» WHAT NEEDS TO BE DONE:
On how many lines of these entries does the word "system" occur? State the number alone.

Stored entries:
BEGIN

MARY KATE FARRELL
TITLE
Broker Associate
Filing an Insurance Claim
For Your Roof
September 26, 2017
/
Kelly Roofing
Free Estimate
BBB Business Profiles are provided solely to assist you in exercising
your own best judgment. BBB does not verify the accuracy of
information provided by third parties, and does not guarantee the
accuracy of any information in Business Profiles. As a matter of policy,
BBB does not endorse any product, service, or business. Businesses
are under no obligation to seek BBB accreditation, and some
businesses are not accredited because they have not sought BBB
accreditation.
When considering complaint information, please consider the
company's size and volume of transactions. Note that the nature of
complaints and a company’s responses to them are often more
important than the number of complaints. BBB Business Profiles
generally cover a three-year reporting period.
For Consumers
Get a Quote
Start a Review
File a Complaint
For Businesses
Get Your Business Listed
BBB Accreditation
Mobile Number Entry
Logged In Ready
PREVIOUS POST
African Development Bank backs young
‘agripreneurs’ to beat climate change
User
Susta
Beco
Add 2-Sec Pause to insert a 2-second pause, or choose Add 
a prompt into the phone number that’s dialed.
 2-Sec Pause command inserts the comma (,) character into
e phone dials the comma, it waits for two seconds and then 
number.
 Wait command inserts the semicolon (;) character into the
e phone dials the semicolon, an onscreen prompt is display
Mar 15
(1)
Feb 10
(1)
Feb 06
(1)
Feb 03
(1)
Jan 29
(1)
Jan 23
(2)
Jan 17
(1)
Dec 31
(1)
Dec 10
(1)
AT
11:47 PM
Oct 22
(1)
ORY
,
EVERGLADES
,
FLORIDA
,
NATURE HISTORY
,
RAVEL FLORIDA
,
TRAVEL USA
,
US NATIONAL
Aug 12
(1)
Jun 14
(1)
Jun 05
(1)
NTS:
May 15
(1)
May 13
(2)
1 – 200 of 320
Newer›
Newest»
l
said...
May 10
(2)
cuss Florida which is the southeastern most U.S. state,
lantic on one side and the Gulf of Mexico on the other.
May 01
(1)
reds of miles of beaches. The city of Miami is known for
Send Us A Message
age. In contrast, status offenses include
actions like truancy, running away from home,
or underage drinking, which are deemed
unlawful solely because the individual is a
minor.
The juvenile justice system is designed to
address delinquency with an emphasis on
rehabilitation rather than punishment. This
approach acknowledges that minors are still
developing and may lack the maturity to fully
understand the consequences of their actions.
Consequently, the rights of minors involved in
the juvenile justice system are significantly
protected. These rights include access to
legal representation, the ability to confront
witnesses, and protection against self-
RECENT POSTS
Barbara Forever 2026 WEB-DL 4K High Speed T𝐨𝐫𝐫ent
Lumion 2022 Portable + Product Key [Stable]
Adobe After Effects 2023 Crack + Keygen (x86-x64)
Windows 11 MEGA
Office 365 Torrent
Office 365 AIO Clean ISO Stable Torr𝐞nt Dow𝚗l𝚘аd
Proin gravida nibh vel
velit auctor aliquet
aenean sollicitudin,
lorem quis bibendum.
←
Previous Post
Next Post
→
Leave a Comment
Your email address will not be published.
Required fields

END

» ANSWER SECTION:
2